Last updated at Posted at 2018-05-18

This post follows the great research blog of Google
https://ai.googleblog.com/

Introduction

Recent dramatic growth in natural language understanding research made great achievements. In this post, they have explained their approaches in two research papers recently published.

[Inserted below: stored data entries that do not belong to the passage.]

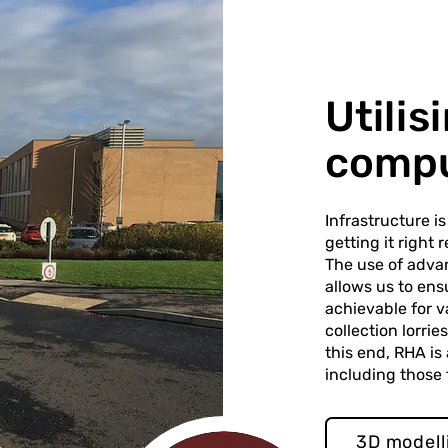
Utili
compu
Infrastructure i
getting it right
The use of adva
allows us to ens
achievable for v
collection lorri
this end, RHA is
including those
3D modell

  1. Learning Semantic Textual Similarity from Conversations
  2. Universal Sentence Encoder
    And they made the pre-trained model accessible on TensorflowHub

Learning Semantic Textual Similarity from Conversations

In this paper, they introduced novel approach to understand the semantic textual similarity based on the natural conversation. The concept is that the sentences are likely to be semantically similar if they have a similar distribution of responses. For instance, "How are you?" and "How old are you?" are meaning totally different and indeed the response should be different. But ""How old are you?" and "What is your age?" are meant same thing, asking age.

Screen Shot 2018-05-18 at 8.28.50.png

In this work, they have aimed to have learn the similarity between sentence through the response classification task; given a conversational input, we wish to classify the correct response from a batch of randomly selected responses.
image3.gif
However, the ultimate goal is to let a model be able to return the embeddings representing a variety of natural language relationships, including similarity and relatedness.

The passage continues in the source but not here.